Gracias a los planteamientos del destacado Psicólogo de Harvard Daniel Goleman, se hizo famoso en los círculos académicos y científicos el concepto ya popular de Inte­ligencia Emocional. De nada sirve poseer muchos conocimientos si al final del día no sabemos manejar nuestras emociones; si no sabemos respetar a los demás y comprender y sintonizar con sus sentimientos; si no sabemos autocontrolar nuestra ira y no llegamos a tomar consciencia de cuales son las fortalezas y debilidades de nuestro carácter. En otras palabras, que en la vida pode­mos encontrarnos con superdotados que al propio tiempo carezcan de las más elementales habilidades para una constructiva interrelación con los demás, padeciendo de lo que se conoce como “analfabetismo emocional”.

En la actualidad, se ha acuñado un nuevo concepto, que trasciende tanto la inteligencia cognitiva como la inteligencia emocional, concepto que, desde luego, no margina ninguna de las dos como tampoco ninguna de las ocho tipificadas por Gard­ner. Antes bien, las engloba y tras­ciende. Me refiero al concepto de “Inteligencia Espiritual”.

El mismo ha sido acuñado por la Psiquiatra Dahar Zohar, de la Uni­versidad de Oxford y el Dr. Ian Marshall, Profesor de Psiquiatría de la Universidad de Londres.

Conforme sus planteamientos, citados por Torralba, “la inteligencia espiritual complementa la inteli­gencia emocional, y la faculta para afrontar y trascender el sufrimiento y el dolor, y para crear valores; da habilidades para encontrar el signi­ficado y el sentido de nuestros actos”.

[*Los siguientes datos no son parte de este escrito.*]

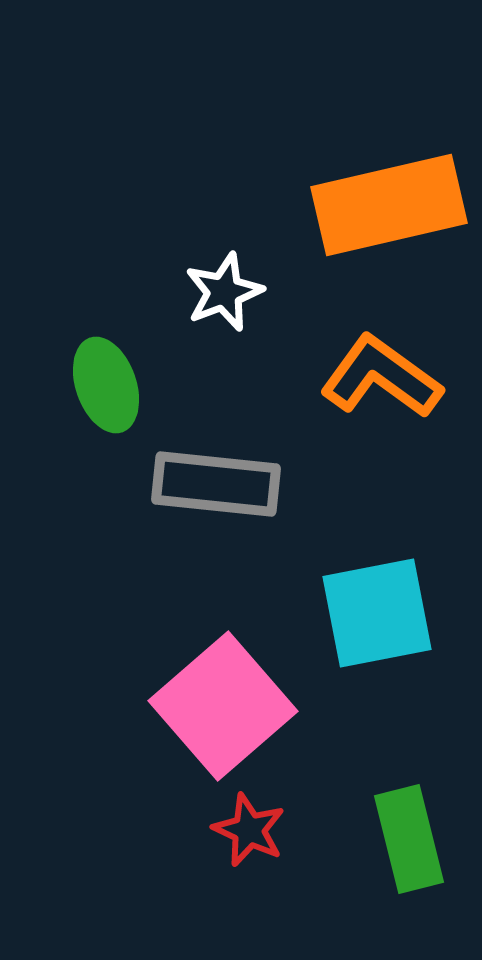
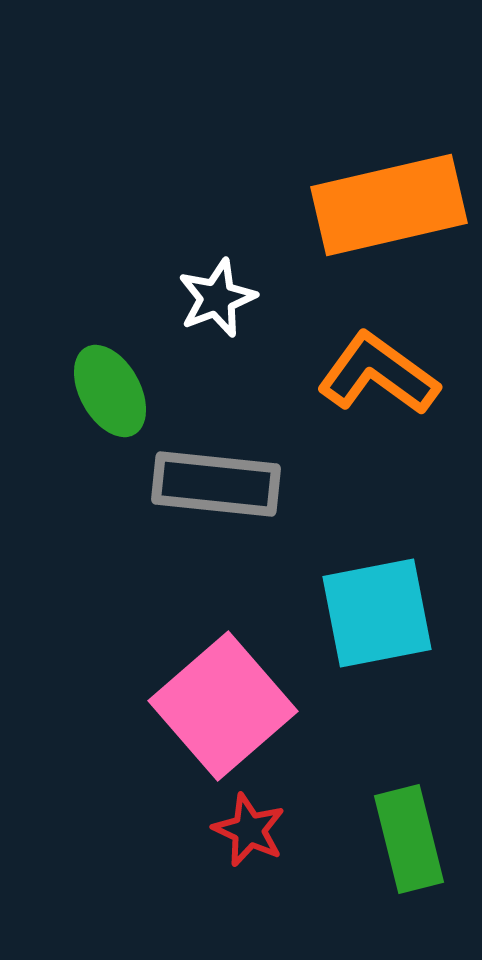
white star: moved 7 px left, 6 px down
orange L-shape: moved 3 px left, 3 px up
green ellipse: moved 4 px right, 6 px down; rotated 10 degrees counterclockwise
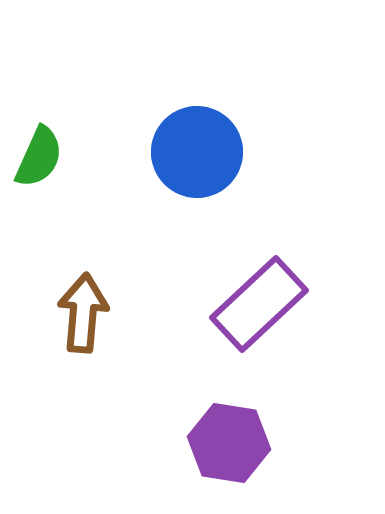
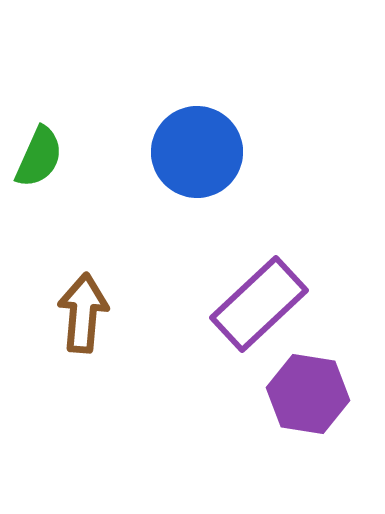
purple hexagon: moved 79 px right, 49 px up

Ambos científicos arribaron a la conclusión de que aquellas personas que desarrollan una determinada práctica espiritual o sienten interés en conversar sobre el sentido global de sus vidas, presentan oscilaciones de hasta cuarenta megahercios a través de sus neuronas. Las referidas oscilaciones recorren todo el cerebro, pero presentan un énfasis marcado y más estable en el lóbulo temporal. Es decir, la inteligencia espiritual “activa las ondas cerebra­les permitiendo que cada zona especializada del cerebro converja en un todo funcional”.

En dos próximas entregas, basados en el libro “Inteligencia Espiri­tual” de Francesc Torralba (Plata­forma Editorial, Barcelona, 2010), nos referiremos a varios aspectos sustantivos de esta nueva dimensión de la inteligencia cuyo cultivo revis­te en la actualidad tanta significa­ción de cara a los grandes desafíos que afronta nuestro mundo y la gran crisis civilizatoria en la que nos en­contramos sumergidos.